Exercise details =>
In your copy, reproduce the entries exactly as they are, minus the images.

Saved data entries
┌──
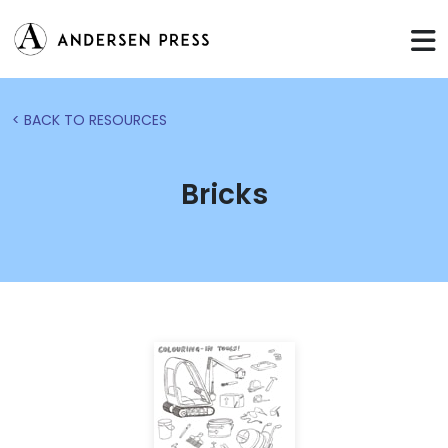
< BACK TO RESOURCES
Bricks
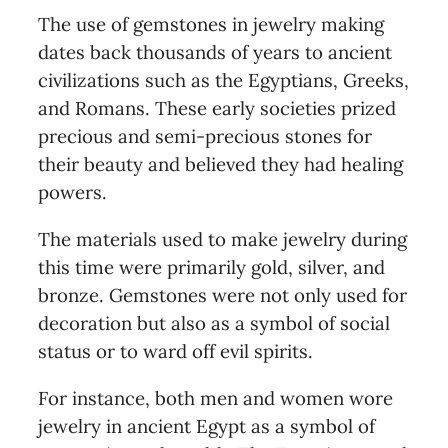
The use of gemstones in jewelry making
dates back thousands of years to ancient
civilizations such as the Egyptians, Greeks,
and Romans. These early societies prized
precious and semi-precious stones for
their beauty and believed they had healing
powers.
The materials used to make jewelry during
this time were primarily gold, silver, and
bronze. Gemstones were not only used for
decoration but also as a symbol of social
status or to ward off evil spirits.
For instance, both men and women wore
jewelry in ancient Egypt as a symbol of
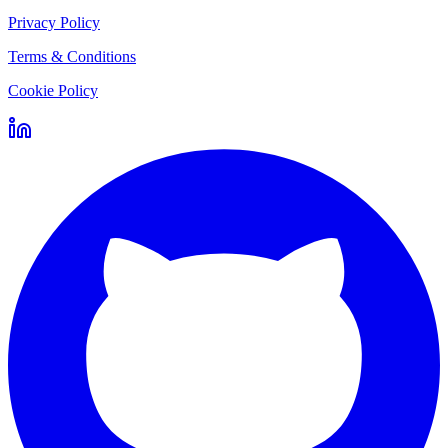
Privacy Policy
Terms & Conditions
Cookie Policy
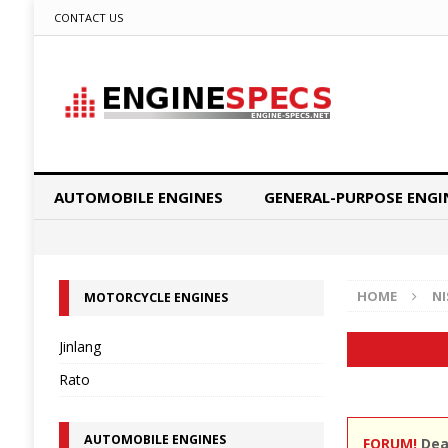
CONTACT US
AUTOMOBILE ENGINES
GENERAL-PURPOSE ENGI
HOME
N
MOTORCYCLE ENGINES
Jinlang
Rato
AUTOMOBILE ENGINES
FORUM!
Dear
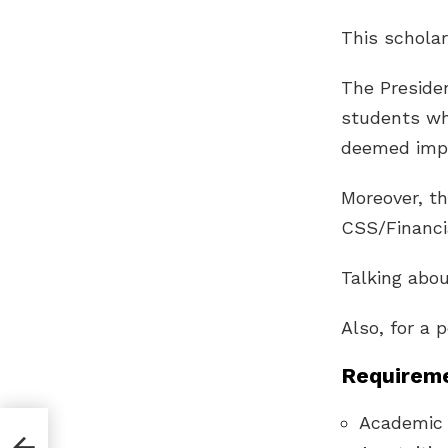
This scholar
The Presiden
students who
deemed impor
Moreover, th
CSS/Financi
Talking abou
Also, for a 
Requireme
Academic 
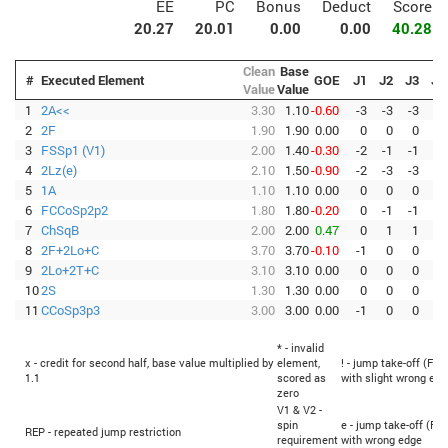
EE
PC
Bonus
Deduct
Score
20.27
20.01
0.00
0.00
40.28
Clean
Base
#
Executed Element
GOE
J1
J2
J3
J4
Value
Value
1
2A<<
3.30
1.10
-0.60
-3
-3
-3
-3
2
2F
1.90
1.90
0.00
0
0
0
0
3
FSSp1 (V1)
2.00
1.40
-0.30
-2
-1
-1
-1
4
2Lz(e)
2.10
1.50
-0.90
-2
-3
-3
-3
5
1A
1.10
1.10
0.00
0
0
0
0
6
FCCoSp2p2
1.80
1.80
-0.20
0
-1
-1
-1
7
ChSqB
2.00
2.00
0.47
0
1
1
1
8
2F+2Lo+C
3.70
3.70
-0.10
-1
0
0
0
9
2Lo+2T+C
3.10
3.10
0.00
0
0
0
0
10
2S
1.30
1.30
0.00
0
0
0
0
11
CCoSp3p3
3.00
3.00
0.00
-1
0
0
0
* - invalid
x - credit for second half, base value multiplied by
element,
! - jump take-off (Fli
1.1
scored as
with slight wrong edg
zero
V1 & V2 -
spin
e - jump take-off (Fli
REP - repeated jump restriction
requirement
with wrong edge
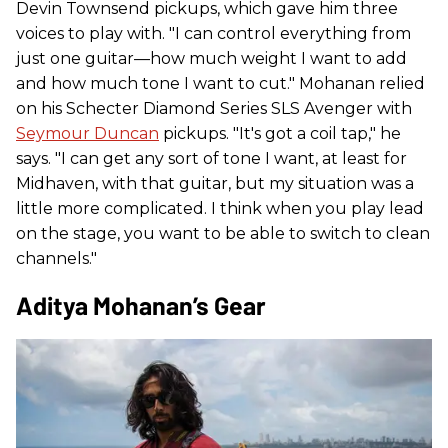
Devin Townsend pickups, which gave him three
voices to play with. "I can control everything from
just one guitar—how much weight I want to add
and how much tone I want to cut." Mohanan relied
on his Schecter Diamond Series SLS Avenger with
Seymour Duncan
pickups. "It's got a coil tap," he
says. "I can get any sort of tone I want, at least for
Midhaven, with that guitar, but my situation was a
little more complicated. I think when you play lead
on the stage, you want to be able to switch to clean
channels."
Aditya Mohanan’s Gear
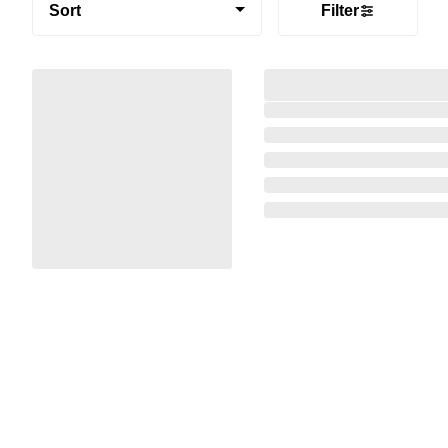
Sort
Filter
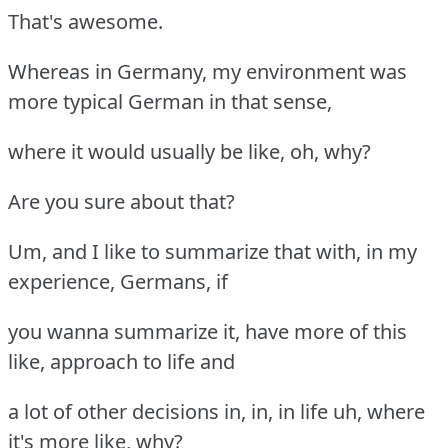
That's awesome.
Whereas in Germany, my environment was
more typical German in that sense,
where it would usually be like, oh, why?
Are you sure about that?
Um, and I like to summarize that with, in my
experience, Germans, if
you wanna summarize it, have more of this
like, approach to life and
a lot of other decisions in, in, in life uh, where
it's more like, why?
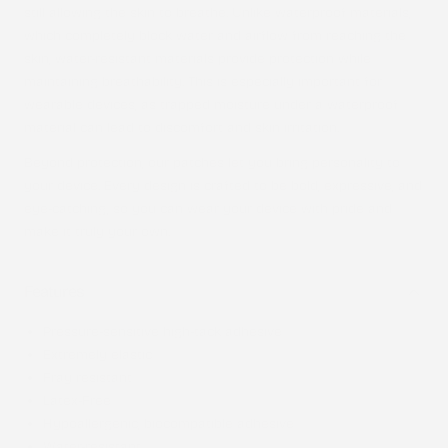
still allowing the skin to breathe. Unlike waterproof materials,
which completely block water and airflow from reaching the
skin, water-resistant materials provide protection while
maintaining breathability. This is especially important for
wearable devices, as trapped moisture under a waterproof
material can lead to discomfort and skin irritation.
Beyond protection, our patches let you bring personality to
your device. Every design is crafted to be bold, expressive, and
eye-catching, so you can wear your device with pride and
make it truly your own.
Features
Pressure-sensitive high-tack adhesive
Extremely elastic
Fray resistant
Latex-Free
Hypoallergenic, biocompatible adhesive
Water-resistant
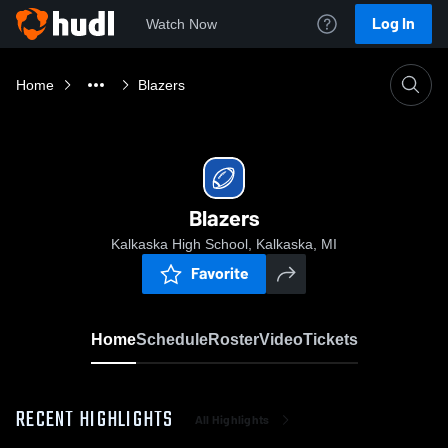
Log In
Watch Now
Home
Blazers
Blazers
Kalkaska High School, Kalkaska, MI
Favorite
Home
Schedule
Roster
Video
Tickets
RECENT HIGHLIGHTS
All Highlights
└──
Solution for this task =>
< BACK TO RESOURCES
Bricks
The use of gemstones in jewelry making
dates back thousands of years to ancient
civilizations such as the Egyptians, Greeks,
and Romans. These early societies prized
precious and semi-precious stones for
their beauty and believed they had healing
powers.
The materials used to make jewelry during
this time were primarily gold, silver, and
bronze. Gemstones were not only used for
decoration but also as a symbol of social
status or to ward off evil spirits.
For instance, both men and women wore
jewelry in ancient Egypt as a symbol of
Privacy Policy
Terms & Conditions
Cookie Policy
CONTACT US
AUTOMOBILE ENGINES
GENERAL-PURPOSE ENGI
HOME
N
MOTORCYCLE ENGINES
Jinlang
Rato
AUTOMOBILE ENGINES
FORUM!
Dear
This scholar
The Presiden
students who
deemed impor
Moreover, th
CSS/Financi
Talking abou
Also, for a 
Requireme
Academic 
EE
PC
Bonus
Deduct
Score
20.27
20.01
0.00
0.00
40.28
Clean
Base
#
Executed Element
GOE
J1
J2
J3
J4
Value
Value
1
2A<<
3.30
1.10
-0.60
-3
-3
-3
-3
2
2F
1.90
1.90
0.00
0
0
0
0
3
FSSp1 (V1)
2.00
1.40
-0.30
-2
-1
-1
-1
4
2Lz(e)
2.10
1.50
-0.90
-2
-3
-3
-3
5
1A
1.10
1.10
0.00
0
0
0
0
6
FCCoSp2p2
1.80
1.80
-0.20
0
-1
-1
-1
7
ChSqB
2.00
2.00
0.47
0
1
1
1
8
2F+2Lo+C
3.70
3.70
-0.10
-1
0
0
0
9
2Lo+2T+C
3.10
3.10
0.00
0
0
0
0
10
2S
1.30
1.30
0.00
0
0
0
0
11
CCoSp3p3
3.00
3.00
0.00
-1
0
0
0
* - invalid
x - credit for second half, base value multiplied by
element,
! - jump take-off (Fli
1.1
scored as
with slight wrong edg
zero
V1 & V2 -
spin
e - jump take-off (Fli
REP - repeated jump restriction
requirement
with wrong edge
Devin Townsend pickups, which gave him three
voices to play with. "I can control everything from
just one guitar—how much weight I want to add
and how much tone I want to cut." Mohanan relied
on his Schecter Diamond Series SLS Avenger with
Seymour Duncan
pickups. "It's got a coil tap," he
says. "I can get any sort of tone I want, at least for
Midhaven, with that guitar, but my situation was a
little more complicated. I think when you play lead
on the stage, you want to be able to switch to clean
channels."
Aditya Mohanan’s Gear
Sort
Filter
That's awesome.
Whereas in Germany, my environment was
more typical German in that sense,
where it would usually be like, oh, why?
Are you sure about that?
Um, and I like to summarize that with, in my
experience, Germans, if
you wanna summarize it, have more of this
like, approach to life and
a lot of other decisions in, in, in life uh, where
it's more like, why?
still allowing the skin to breathe. Unlike waterproof materials,
which completely block water and airflow from reaching the
skin, water-resistant materials provide protection while
maintaining breathability. This is especially important for
wearable devices, as trapped moisture under a waterproof
material can lead to discomfort and skin irritation.
Beyond protection, our patches let you bring personality to
your device. Every design is crafted to be bold, expressive, and
eye-catching, so you can wear your device with pride and
make it truly your own.
Features
Pressure-sensitive high-tack adhesive
Extremely elastic
Fray resistant
Latex-Free
Hypoallergenic, biocompatible adhesive
Water-resistant
Log In
Watch Now
Home
Blazers
Blazers
Kalkaska High School, Kalkaska, MI
Favorite
Home
Schedule
Roster
Video
Tickets
RECENT HIGHLIGHTS
All Highlights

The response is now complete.